(1)Where shares are held as treasury shares, a company may at any time—
(a)sell the shares (or any of them) for cash,
(b)transfer the shares (or any of them) for the purposes of or pursuant to an employees' share scheme, or
(c)cancel the shares (or any of them).
(2)For the purposes of subsection (1)(a), “cash”, in relation to a sale of shares by a company, means—
(a)cash (including foreign currency) received by the company, or
(b)a cheque received by the company in good faith which the directors have no reason for suspecting will not be paid, or
(c)a release of a liability of the company for a liquidated sum, or
(d)an undertaking to pay cash to the company on or before a date not more than 90 days after the date on which the company agrees to sell the shares.

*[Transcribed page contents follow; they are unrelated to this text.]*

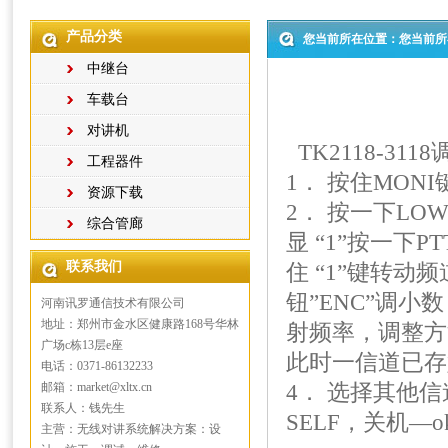
产品分类
您当前所在位置：您当前所
中继台
车载台
对讲机
TK2118-311
工程器件
1． 按住MONI
资源下载
2． 按一下LO
综合管廊
显 “1”按一下
联系我们
住 “1”键转动
钮”ENC”调小
河南讯罗通信技术有限公司
地址：郑州市金水区健康路168号华林
射频率，调整方
广场c栋13层e座
此时一信道已存
电话：0371-86132233
邮箱：market@xltx.cn
4． 选择其他
联系人：钱先生
SELF，关机—ok
主营：无线对讲系统解决方案：设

(3)But if the company receives a notice under section 429 (right of offeror to buy out minority shareholders) that a person desires to acquire any of the shares, the company must not, under subsection (1), sell or transfer the shares to which the notice relates except to that person.
(4)If under subsection (1) the company cancels shares held as treasury shares, the company must diminish the amount of the issued share capital by the nominal value of the shares cancelled; but the cancellation is not to be taken as reducing the amount of the company’s authorised share capital.
(5)The directors may take such steps as are requisite to enable the company to cancel its shares under subsection (1) without complying with sections 135 and 136 (resolution to reduce issued share capital; application to court for approval).